■ **Task to complete**
Go line by line through the records and tally those that include "instances". Respond with the tally only.

■ **Saved entries**

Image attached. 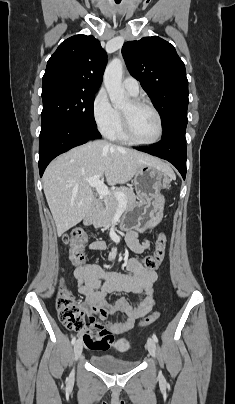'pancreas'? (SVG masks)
Wrapping results in <instances>:
<instances>
[{"label":"pancreas","mask_w":235,"mask_h":404,"mask_svg":"<svg viewBox=\"0 0 235 404\" xmlns=\"http://www.w3.org/2000/svg\"><path fill=\"white\" fill-rule=\"evenodd\" d=\"M117 191L121 192L125 197V208L136 203V196L130 188L121 187ZM120 206V201L116 196H109L104 200L103 205L99 206L93 215V224L97 227H105L109 225Z\"/></svg>","instance_id":"cf45deb5"}]
</instances>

■ **Task result**
3